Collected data
------
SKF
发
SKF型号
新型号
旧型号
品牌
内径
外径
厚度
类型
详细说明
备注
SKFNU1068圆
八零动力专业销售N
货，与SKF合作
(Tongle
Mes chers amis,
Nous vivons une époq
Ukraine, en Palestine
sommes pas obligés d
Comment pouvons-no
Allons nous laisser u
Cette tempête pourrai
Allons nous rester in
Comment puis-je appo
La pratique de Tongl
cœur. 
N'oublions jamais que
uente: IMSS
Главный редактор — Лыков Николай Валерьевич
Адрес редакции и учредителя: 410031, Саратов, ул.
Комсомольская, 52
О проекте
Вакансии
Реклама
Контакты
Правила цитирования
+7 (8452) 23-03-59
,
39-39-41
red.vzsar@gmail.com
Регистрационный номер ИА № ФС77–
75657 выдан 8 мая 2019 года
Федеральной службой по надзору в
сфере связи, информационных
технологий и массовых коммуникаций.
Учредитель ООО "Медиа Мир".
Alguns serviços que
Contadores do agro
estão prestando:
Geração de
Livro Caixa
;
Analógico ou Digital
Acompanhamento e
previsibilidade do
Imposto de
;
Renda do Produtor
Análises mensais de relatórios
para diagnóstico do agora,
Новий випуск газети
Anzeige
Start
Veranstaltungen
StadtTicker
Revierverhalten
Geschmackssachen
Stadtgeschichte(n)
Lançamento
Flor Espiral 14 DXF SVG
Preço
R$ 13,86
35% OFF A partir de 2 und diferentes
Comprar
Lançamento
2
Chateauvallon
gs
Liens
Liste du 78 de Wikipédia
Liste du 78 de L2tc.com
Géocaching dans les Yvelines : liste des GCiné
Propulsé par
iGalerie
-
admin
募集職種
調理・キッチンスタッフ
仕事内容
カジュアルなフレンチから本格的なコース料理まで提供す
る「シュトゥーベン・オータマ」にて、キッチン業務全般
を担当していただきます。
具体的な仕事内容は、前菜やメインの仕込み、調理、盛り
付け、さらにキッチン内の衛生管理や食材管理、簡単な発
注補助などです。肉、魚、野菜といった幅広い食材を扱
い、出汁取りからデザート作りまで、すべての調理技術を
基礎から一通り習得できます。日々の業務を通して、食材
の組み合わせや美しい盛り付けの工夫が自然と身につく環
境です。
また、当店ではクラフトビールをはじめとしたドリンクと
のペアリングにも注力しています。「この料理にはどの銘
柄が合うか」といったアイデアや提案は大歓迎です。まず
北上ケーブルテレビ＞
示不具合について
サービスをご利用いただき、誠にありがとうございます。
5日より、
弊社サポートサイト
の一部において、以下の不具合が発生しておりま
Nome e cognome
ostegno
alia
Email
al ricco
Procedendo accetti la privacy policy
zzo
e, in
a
------
**PROMPT**
The lines needed run from the first line of the data through the line containing "Комсомольская, 52"; give them again exactly and nothing else.

**THE ANSWER**
SKF
发
SKF型号
新型号
旧型号
品牌
内径
外径
厚度
类型
详细说明
备注
SKFNU1068圆
八零动力专业销售N
货，与SKF合作
(Tongle
Mes chers amis,
Nous vivons une époq
Ukraine, en Palestine
sommes pas obligés d
Comment pouvons-no
Allons nous laisser u
Cette tempête pourrai
Allons nous rester in
Comment puis-je appo
La pratique de Tongl
cœur. 
N'oublions jamais que
uente: IMSS
Главный редактор — Лыков Николай Валерьевич
Адрес редакции и учредителя: 410031, Саратов, ул.
Комсомольская, 52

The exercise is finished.